Both the Table-Valued Function (TVF) and Inline Table-Valued Function (ITVF) are user defined functions that return table data type.
TVF and ITVF can be used to achieve the functionality of parameterized views. Which means a view does not support parameters in the search conditions specified in the WHERE clause. But user-defined functions do support parameters in the search conditions specified in the WHERE clause.
Inline Table-Valued Function:
To define TVF and ITVF you must follow their own set of rules. Below is a brief description about how an ITVF can be defined.
To define TVF and ITVF you must follow their own set of rules. Below is a brief description about how an ITVF can be defined.
1. The RETURNS clause contains only the keyword “table”. There is no need to define the format of a return variable, because it is set by the format of the result set of the SELECT statement in the RETURN clause.

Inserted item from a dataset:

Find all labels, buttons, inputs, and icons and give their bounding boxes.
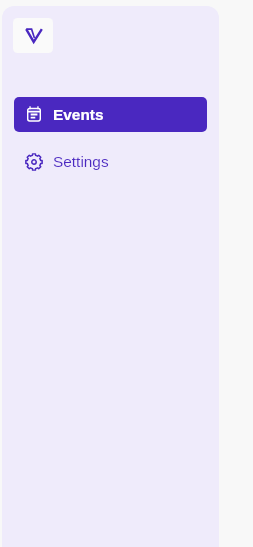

2. There is no function body delimited by BEGIN and END.
3. The RETURN clause contains a single SELECT statement in parentheses.
4. It accepts only constants or @local_variable arguments.
It is always preferable to use ITVF over TVF whenever feasible to get the best possible performance which we will see later. Following are some critical disadvantages we observed while using TVF.
1. Cardinality estimate for TVF will be always wrong, as it produces a dynamic table at execution time thus no statistics.
2. TVF requires intermediate results which will go into tempdb.
3. Confusing execution plan and cost estimation.
4. Consumes more CPU because lack of statistics.
5. Causes more performance issues when used with LEFT JOIN.
Performance Comparison:
Here, we will be reviewing performance differences among TVF, ITVF and SELECT statement.
1. Create a new database.
2. Create a table and populate it with 100,000 records.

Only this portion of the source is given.